Social Security solvency boosted by economic recovery from the pandemic
Riding the recovery wave flowing throughout much of the U.S. economy, the Social Security trust fund for retirement benefits is now projected to last until 2034, one year later than previously estimated, according to a trustees’ report released Thursday by the Treasury Department.
The Social Security disability insurance fund, which pays out disability benefits, is faring even better. For the first time since 1983, it’s expected to outlast its 75-year projection period, representing a boost in the health of the fund that last year was expected to run out in 2057.
When the retirement fund runs out twelve years from now, tax revenues will be able to pay for 77 percent of the scheduled benefits, the Treasury report said, up slightly from a 76 percent projection made last year. The retirement fund pays out benefits to 65 million Americans and draws on earnings from nearly 180 million Americans.
Taken together, Social Security’s retirement and disability funds will now last until 2035, at which time continuing tax income will be able to pay for 80 percent of the funds’ scheduled commitments.
Medicare Part A, which helps pay for medical services like inpatient hospital care, will be able to pay its benefits until 2028, two years later than the last Treasury estimate.
The report noted that “the recovery of employment, earnings, and GDP [gross domestic product] from the 2020 recession has been faster and stronger than projected in last year’s report, resulting in higher payroll tax receipts and higher revenue from income taxation of Social Security benefits.”
This lines up with the Congressional Budget Office’s (CBO) latest economic outlook, which found that the budget deficit for 2022 would be $1.7 trillion less than previously expected, as pandemic-related spending falls off and revenues increase.
“Relative to the size of the economy, federal debt held by the public is projected to dip over the next two years, to 96 percent of GDP in 2023,” the CBO’s latest report said.
CBO said it projects that the federal budget deficit will “shrink to $1.0 trillion in 2022 (it was $2.8 trillion last year) and that the annual shortfall would average $1.6 trillion from 2023 to 2032. The deficit continues to decrease as a percentage of gross domestic product (GDP) next year as spending related to the coronavirus pandemic wanes, but then deficits increase, reaching 6.1 percent of GDP in 2032.”
The deficit has been greater than that six times since World War II.
“The Biden-Harris Administration is committed to protecting and strengthening Social Security and Medicare which represent promises to America’s seniors and play a vital role in our economy,” Treasury Secretary Janet Yellen said in a statement.
“This latest report shows an improvement in the financial position of Social Security and Medicare, reflecting the strong economic recovery and growth in the last year.”

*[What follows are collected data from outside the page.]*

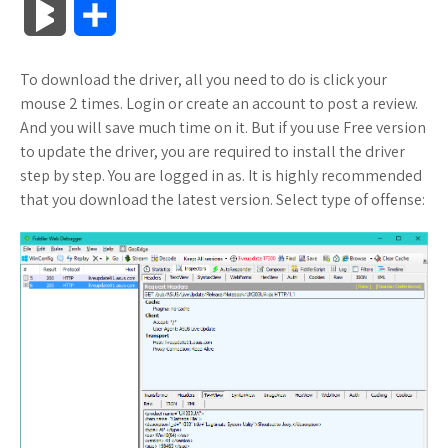
B
S
c
i
o
f
x
o
a
a
l
h
To download the driver, all you need to do is click your
e
t
g
f
.
k
z
t
o
a
mouse 2 times. Login or create an account to post a review.
b
t
l
e
n
m
o
s
And you will save much time on it. But if you use Free version
g
r
to update the driver, you are required to install the driver
o
e
e
r
e
a
n
A
step by step. You are logged in as. It is highly recommended
M
e
that you download the latest version. Select type of offense:
o
r
_
t
r
W
p
a
k
p
k
i
p
r
l
s
s
k
u
.
h
s
s
f
L
r
i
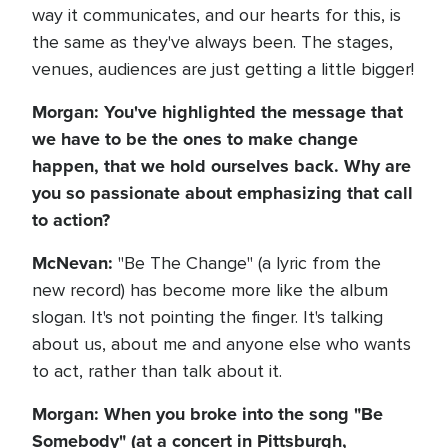
way it communicates, and our hearts for this, is
the same as they've always been. The stages,
venues, audiences are just getting a little bigger!
Morgan: You've highlighted the message that
we have to be the ones to make change
happen, that we hold ourselves back. Why are
you so passionate about emphasizing that call
to action?
McNevan:
"Be The Change" (a lyric from the
new record) has become more like the album
slogan. It's not pointing the finger. It's talking
about us, about me and anyone else who wants
to act, rather than talk about it.
Morgan: When you broke into the song "Be
Somebody" (at a concert in Pittsburgh,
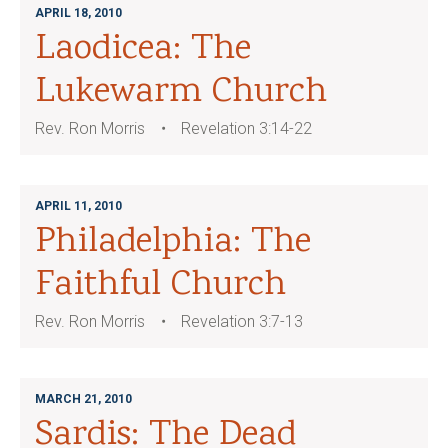
APRIL 18, 2010
Laodicea: The
Lukewarm Church
Rev. Ron Morris
Revelation 3:14-22
APRIL 11, 2010
Philadelphia: The
Faithful Church
Rev. Ron Morris
Revelation 3:7-13
MARCH 21, 2010
Sardis: The Dead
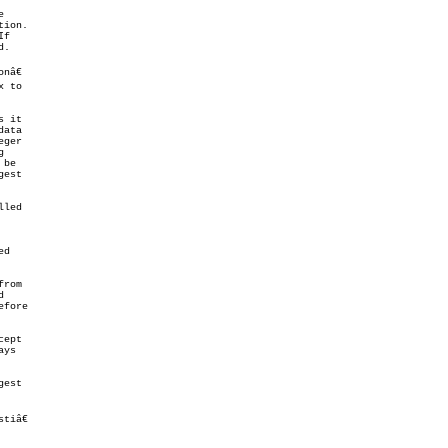


ion.

.

â€

 to

 it

ata

ger



 be

est

led

d

rom



fore

cept

ys

est

tiâ€
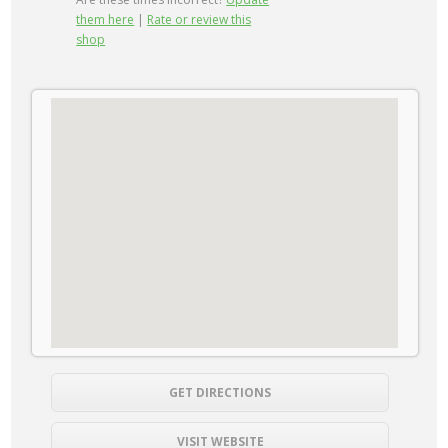
them here
|
Rate or review this
shop
GET DIRECTIONS
VISIT WEBSITE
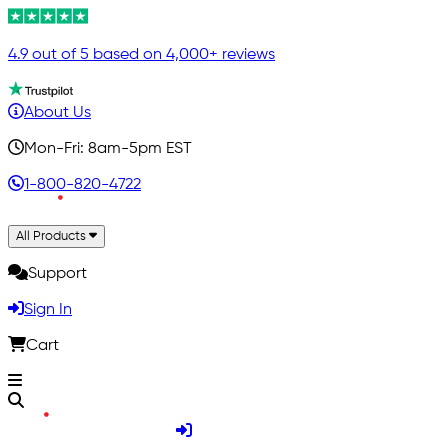
4.9 out of 5 based on 4,000+ reviews
About Us
Mon-Fri: 8am-5pm EST
1-800-820-4722
All Products
Support
Sign In
Cart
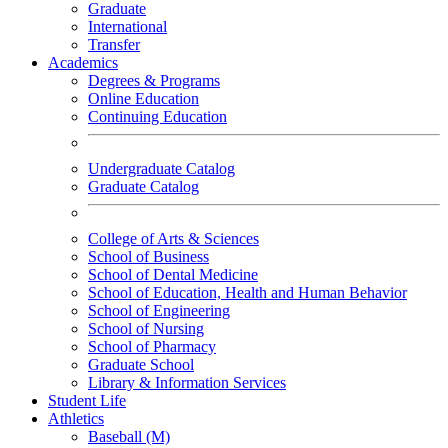
Graduate
International
Transfer
Academics
Degrees & Programs
Online Education
Continuing Education
Undergraduate Catalog
Graduate Catalog
College of Arts & Sciences
School of Business
School of Dental Medicine
School of Education, Health and Human Behavior
School of Engineering
School of Nursing
School of Pharmacy
Graduate School
Library & Information Services
Student Life
Athletics
Baseball (M)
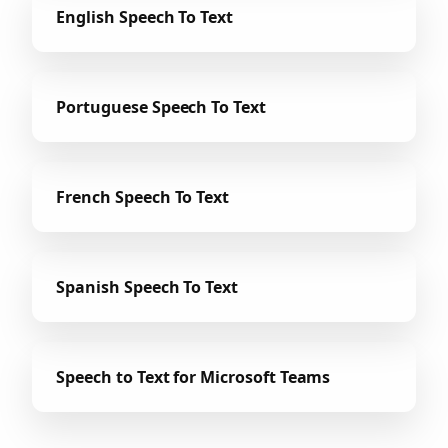
English Speech To Text
Portuguese Speech To Text
French Speech To Text
Spanish Speech To Text
Speech to Text for Microsoft Teams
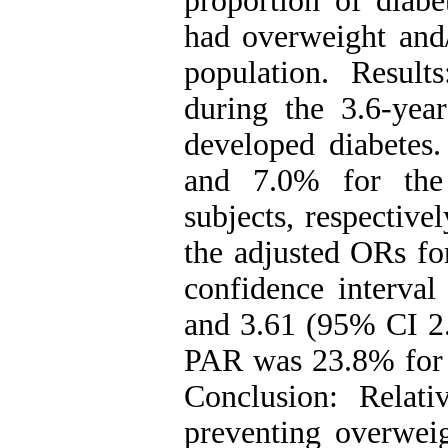
proportion of diab
had overweight and/
population. Result
during the 3.6-yea
developed diabetes
and 7.0% for the
subjects, respectiv
the adjusted ORs fo
confidence interval
and 3.61 (95% CI 2.
PAR was 23.8% for 
Conclusion: Relativ
preventing overweig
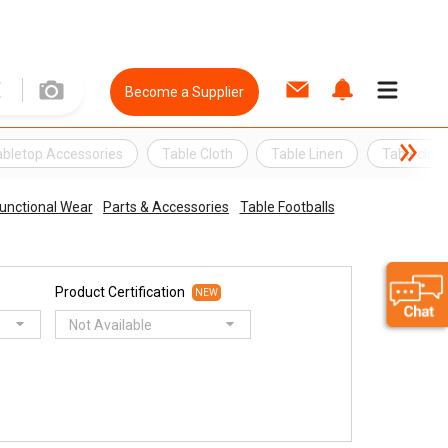
Become a Supplier
abletop Accessories
Table Cloth
Table Linen
Tablecloth
unctional Wear
Parts & Accessories
Table Footballs
Product Certification
NEW
Not Available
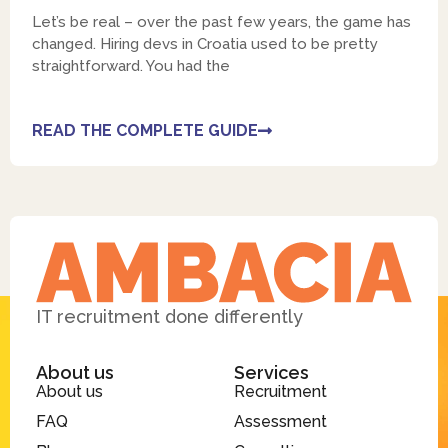
Let’s be real – over the past few years, the game has
changed. Hiring devs in Croatia used to be pretty
straightforward. You had the
READ THE COMPLETE GUIDE
IT recruitment done differently
About us
Services
About us
Recruitment
FAQ
Assessment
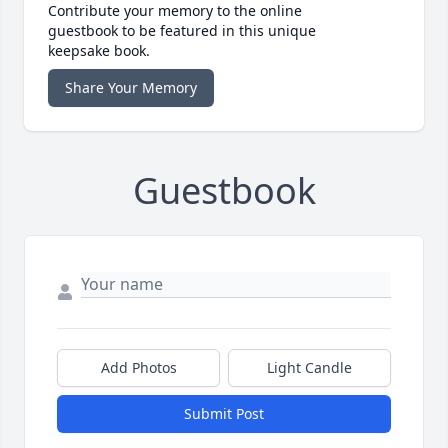
Contribute your memory to the online
guestbook to be featured in this unique
keepsake book.
Share Your Memory
Guestbook
Add Photos
Light Candle
Submit Post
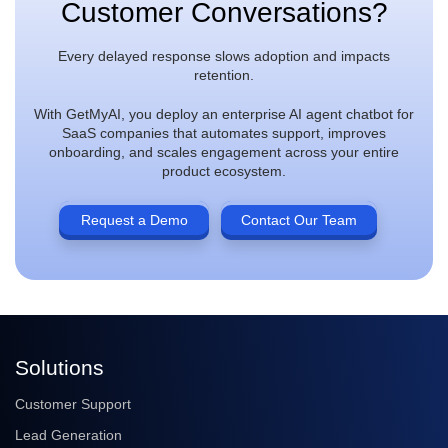
Customer Conversations?
Every delayed response slows adoption and impacts
retention.
With GetMyAI, you deploy an enterprise AI agent chatbot for
SaaS companies that automates support, improves
onboarding, and scales engagement across your entire
product ecosystem.
Request a Demo
Contact Our Team
Solutions
Customer Support
Lead Generation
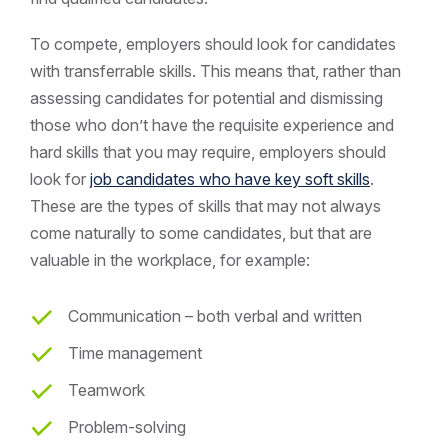
To compete, employers should look for candidates
with transferrable skills. This means that, rather than
assessing candidates for potential and dismissing
those who don’t have the requisite experience and
hard skills that you may require, employers should
look for
job candidates who have key soft skills
.
These are the types of skills that may not always
come naturally to some candidates, but that are
valuable in the workplace, for example:
Communication – both verbal and written
Time management
Teamwork
Problem-solving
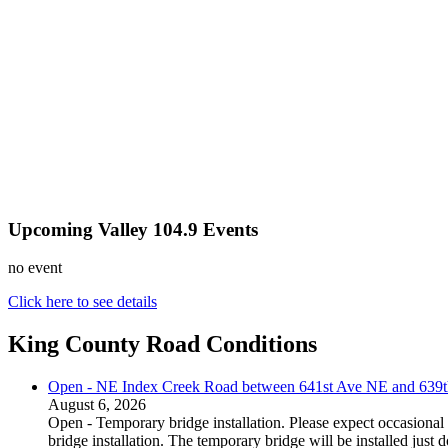
Upcoming Valley 104.9 Events
no event
Click here to see details
King County Road Conditions
Open - NE Index Creek Road between 641st Ave NE and 639
August 6, 2026
Open - Temporary bridge installation. Please expect occasional 
bridge installation. The temporary bridge will be installed just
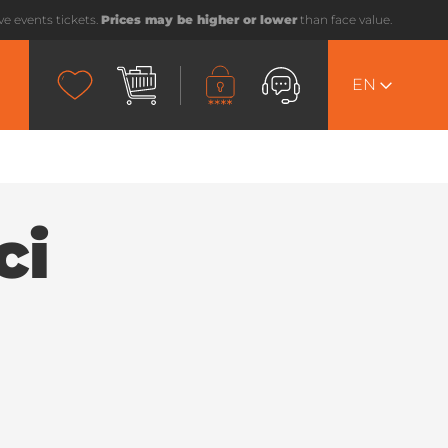
ive events tickets.
Prices may be higher or lower
than face value.
EN
ci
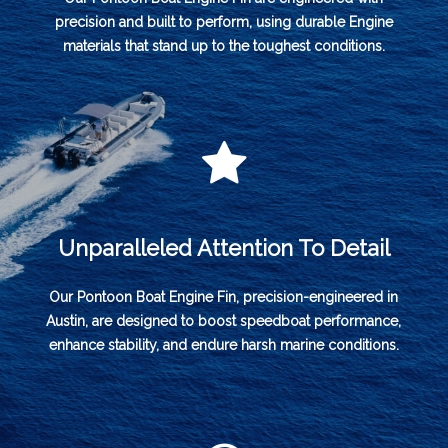
precision and built to perform, using durable Engine
materials that stand up to the toughest conditions.
Unparalleled Attention To Detail
Our Pontoon Boat Engine Fin, precision-engineered in
Austin, are designed to boost speedboat performance,
enhance stability, and endure harsh marine conditions.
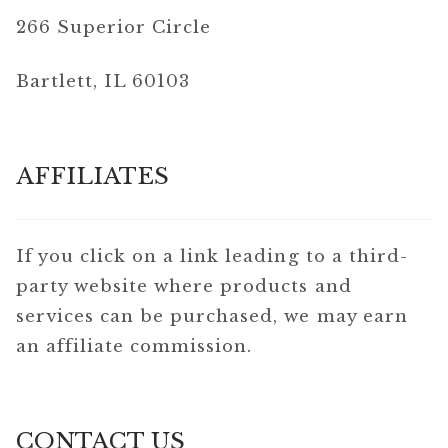
266 Superior Circle
Bartlett, IL 60103
AFFILIATES
If you click on a link leading to a third-
party website where products and
services can be purchased, we may earn
an affiliate commission.
CONTACT US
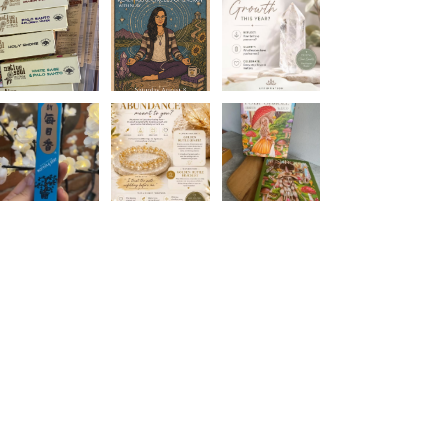
Join The Metaphysical Club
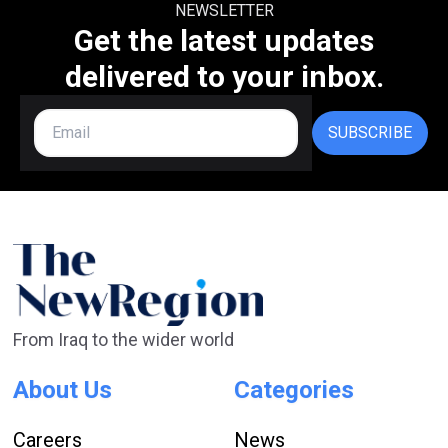
NEWSLETTER
Get the latest updates
delivered to your inbox.
SUBSCRIBE
From Iraq to the wider world
About Us
Categories
Careers
News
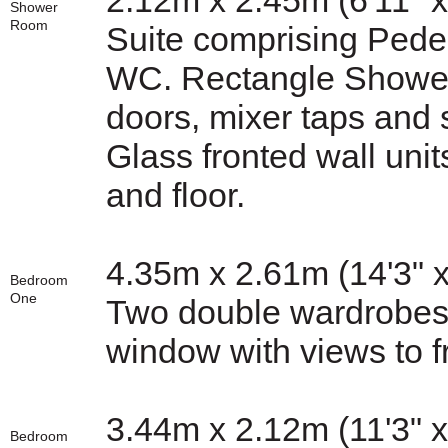
2.12m x 2.45m (6'11" x
Shower
Room
Suite comprising Ped
WC. Rectangle Shower 
doors, mixer taps and 
Glass fronted wall units
and floor.
4.35m x 2.61m (14'3" x
Bedroom
One
Two double wardrobes f
window with views to fr
3.44m x 2.12m (11'3" x
Bedroom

Senior administration officials said on a call with reporters that the cost of living estimates they used to make their updated projections were up about 8 percent annually, nearly double what they were during the last period and in keeping with overall consumer inflation, which hit 8.3 percent in April.
The officials also said that deaths in 2021 were 18 percent higher than had been expected due to the pandemic, which diminished the number of people receiving Social Security benefits. This number roughly balanced with the decrease in people working and contributing funds to Social Security as a result of the pandemic, they said.
The improved overall outlook for the funds was due in part to some statistical changes made by the agency in addition to the overall economic recovery.
The disability incidence rate, or the number of people who qualify for disability insurance but don’t receive benefits, was revised down to 4.8 from 5.0, further boosting the long-term outlook of the fund.
Despite the slightly improved outlook, Social Security’s total cost is estimated to be higher than its total income in 2022, continuing a program deficit that began last year. The cost of the federal retirement and injury program has surpassed its non-interest income for the last 12 years.
Social Security’s overall reserve funds are predicted to shrink as a proportion of the program’s income from $2.85 billion, or 230 percent, this year to $1.25 billion, or 74 percent, in 2031.
Ways and Means Committee Democratic Rep. Danny Davis (Ill.) said during a May 17 hearing on the Social Security Administration (SSA) that the agency needs to be better funded.
“The SSA lacks the staffing to fulfill its mission and provide quality customer service, especially the need for the more vulnerable population,” he said.